— Saved entries —
++++++++++++++++++++

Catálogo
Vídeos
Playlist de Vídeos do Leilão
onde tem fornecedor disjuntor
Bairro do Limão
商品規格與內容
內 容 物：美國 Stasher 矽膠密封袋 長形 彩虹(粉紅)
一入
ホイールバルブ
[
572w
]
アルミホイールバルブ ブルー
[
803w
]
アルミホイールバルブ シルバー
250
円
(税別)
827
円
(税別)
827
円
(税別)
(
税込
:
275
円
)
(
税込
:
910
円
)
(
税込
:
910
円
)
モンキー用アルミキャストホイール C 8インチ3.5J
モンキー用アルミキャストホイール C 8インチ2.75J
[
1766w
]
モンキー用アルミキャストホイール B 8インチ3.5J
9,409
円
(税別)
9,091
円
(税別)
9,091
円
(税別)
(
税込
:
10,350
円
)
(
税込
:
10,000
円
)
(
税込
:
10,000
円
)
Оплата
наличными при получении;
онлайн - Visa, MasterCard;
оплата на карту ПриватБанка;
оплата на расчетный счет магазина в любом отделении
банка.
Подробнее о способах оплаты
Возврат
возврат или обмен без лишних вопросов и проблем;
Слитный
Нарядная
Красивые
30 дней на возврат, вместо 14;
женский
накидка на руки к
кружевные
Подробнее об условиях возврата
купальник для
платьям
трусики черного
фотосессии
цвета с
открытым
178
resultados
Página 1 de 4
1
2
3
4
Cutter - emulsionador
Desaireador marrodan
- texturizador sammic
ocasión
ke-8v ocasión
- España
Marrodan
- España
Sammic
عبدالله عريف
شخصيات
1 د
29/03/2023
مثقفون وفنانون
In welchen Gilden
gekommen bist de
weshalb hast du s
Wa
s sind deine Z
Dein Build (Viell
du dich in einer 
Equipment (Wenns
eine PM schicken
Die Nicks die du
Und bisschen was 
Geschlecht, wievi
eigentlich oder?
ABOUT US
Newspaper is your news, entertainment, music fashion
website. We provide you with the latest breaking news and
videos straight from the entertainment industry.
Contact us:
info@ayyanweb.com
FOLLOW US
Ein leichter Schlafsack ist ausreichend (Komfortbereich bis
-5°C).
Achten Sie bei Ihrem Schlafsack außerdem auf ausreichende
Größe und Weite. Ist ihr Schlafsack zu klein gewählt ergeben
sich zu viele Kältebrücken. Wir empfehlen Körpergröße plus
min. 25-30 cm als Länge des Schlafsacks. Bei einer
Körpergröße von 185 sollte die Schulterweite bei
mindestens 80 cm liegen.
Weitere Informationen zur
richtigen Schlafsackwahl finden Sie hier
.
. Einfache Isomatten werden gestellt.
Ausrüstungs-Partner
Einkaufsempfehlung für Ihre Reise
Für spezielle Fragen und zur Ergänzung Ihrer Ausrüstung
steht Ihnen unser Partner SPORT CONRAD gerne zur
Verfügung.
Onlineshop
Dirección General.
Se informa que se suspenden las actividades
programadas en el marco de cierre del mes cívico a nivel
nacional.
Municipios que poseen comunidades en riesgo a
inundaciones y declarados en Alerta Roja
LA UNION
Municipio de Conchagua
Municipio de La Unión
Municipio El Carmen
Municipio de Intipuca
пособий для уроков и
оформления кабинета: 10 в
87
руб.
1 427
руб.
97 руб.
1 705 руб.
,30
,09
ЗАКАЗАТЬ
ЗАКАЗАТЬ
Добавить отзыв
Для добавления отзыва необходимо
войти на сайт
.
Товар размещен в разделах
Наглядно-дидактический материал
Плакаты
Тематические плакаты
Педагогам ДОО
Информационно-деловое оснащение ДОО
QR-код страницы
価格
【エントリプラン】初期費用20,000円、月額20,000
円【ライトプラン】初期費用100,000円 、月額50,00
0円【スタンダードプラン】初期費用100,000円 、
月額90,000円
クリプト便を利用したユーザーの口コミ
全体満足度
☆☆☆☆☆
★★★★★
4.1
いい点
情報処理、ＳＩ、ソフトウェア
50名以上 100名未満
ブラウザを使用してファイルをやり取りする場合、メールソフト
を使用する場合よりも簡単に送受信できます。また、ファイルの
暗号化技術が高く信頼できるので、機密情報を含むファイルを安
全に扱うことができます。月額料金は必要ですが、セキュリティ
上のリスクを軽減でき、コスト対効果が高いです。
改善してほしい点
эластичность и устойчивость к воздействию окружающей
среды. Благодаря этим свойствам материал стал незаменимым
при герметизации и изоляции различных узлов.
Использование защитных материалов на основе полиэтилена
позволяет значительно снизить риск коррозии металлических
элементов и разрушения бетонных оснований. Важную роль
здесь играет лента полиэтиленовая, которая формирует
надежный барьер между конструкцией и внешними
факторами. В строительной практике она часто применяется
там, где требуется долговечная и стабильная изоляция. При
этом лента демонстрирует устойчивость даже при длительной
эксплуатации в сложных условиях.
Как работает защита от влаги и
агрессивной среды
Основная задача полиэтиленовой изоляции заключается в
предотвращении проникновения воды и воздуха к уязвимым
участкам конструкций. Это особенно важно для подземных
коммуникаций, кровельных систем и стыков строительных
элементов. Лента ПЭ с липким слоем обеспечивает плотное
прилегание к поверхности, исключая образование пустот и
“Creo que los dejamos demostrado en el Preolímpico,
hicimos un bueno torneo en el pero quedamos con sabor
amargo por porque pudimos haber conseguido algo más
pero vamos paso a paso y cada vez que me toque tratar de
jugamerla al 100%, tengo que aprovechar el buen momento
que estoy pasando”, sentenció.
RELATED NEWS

++++++++++++++++++++

— What the task asks —
From the data above, reproduce word for word the lines running from the line with "Für spezielle Fragen" to the line with "jugamerla al 100%, tengo", ends included.

— Task response —
Für spezielle Fragen und zur Ergänzung Ihrer Ausrüstung
steht Ihnen unser Partner SPORT CONRAD gerne zur
Verfügung.
Onlineshop
Dirección General.
Se informa que se suspenden las actividades
programadas en el marco de cierre del mes cívico a nivel
nacional.
Municipios que poseen comunidades en riesgo a
inundaciones y declarados en Alerta Roja
LA UNION
Municipio de Conchagua
Municipio de La Unión
Municipio El Carmen
Municipio de Intipuca
пособий для уроков и
оформления кабинета: 10 в
87
руб.
1 427
руб.
97 руб.
1 705 руб.
,30
,09
ЗАКАЗАТЬ
ЗАКАЗАТЬ
Добавить отзыв
Для добавления отзыва необходимо
войти на сайт
.
Товар размещен в разделах
Наглядно-дидактический материал
Плакаты
Тематические плакаты
Педагогам ДОО
Информационно-деловое оснащение ДОО
QR-код страницы
価格
【エントリプラン】初期費用20,000円、月額20,000
円【ライトプラン】初期費用100,000円 、月額50,00
0円【スタンダードプラン】初期費用100,000円 、
月額90,000円
クリプト便を利用したユーザーの口コミ
全体満足度
☆☆☆☆☆
★★★★★
4.1
いい点
情報処理、ＳＩ、ソフトウェア
50名以上 100名未満
ブラウザを使用してファイルをやり取りする場合、メールソフト
を使用する場合よりも簡単に送受信できます。また、ファイルの
暗号化技術が高く信頼できるので、機密情報を含むファイルを安
全に扱うことができます。月額料金は必要ですが、セキュリティ
上のリスクを軽減でき、コスト対効果が高いです。
改善してほしい点
эластичность и устойчивость к воздействию окружающей
среды. Благодаря этим свойствам материал стал незаменимым
при герметизации и изоляции различных узлов.
Использование защитных материалов на основе полиэтилена
позволяет значительно снизить риск коррозии металлических
элементов и разрушения бетонных оснований. Важную роль
здесь играет лента полиэтиленовая, которая формирует
надежный барьер между конструкцией и внешними
факторами. В строительной практике она часто применяется
там, где требуется долговечная и стабильная изоляция. При
этом лента демонстрирует устойчивость даже при длительной
эксплуатации в сложных условиях.
Как работает защита от влаги и
агрессивной среды
Основная задача полиэтиленовой изоляции заключается в
предотвращении проникновения воды и воздуха к уязвимым
участкам конструкций. Это особенно важно для подземных
коммуникаций, кровельных систем и стыков строительных
элементов. Лента ПЭ с липким слоем обеспечивает плотное
прилегание к поверхности, исключая образование пустот и
“Creo que los dejamos demostrado en el Preolímpico,
hicimos un bueno torneo en el pero quedamos con sabor
amargo por porque pudimos haber conseguido algo más
pero vamos paso a paso y cada vez que me toque tratar de
jugamerla al 100%, tengo que aprovechar el buen momento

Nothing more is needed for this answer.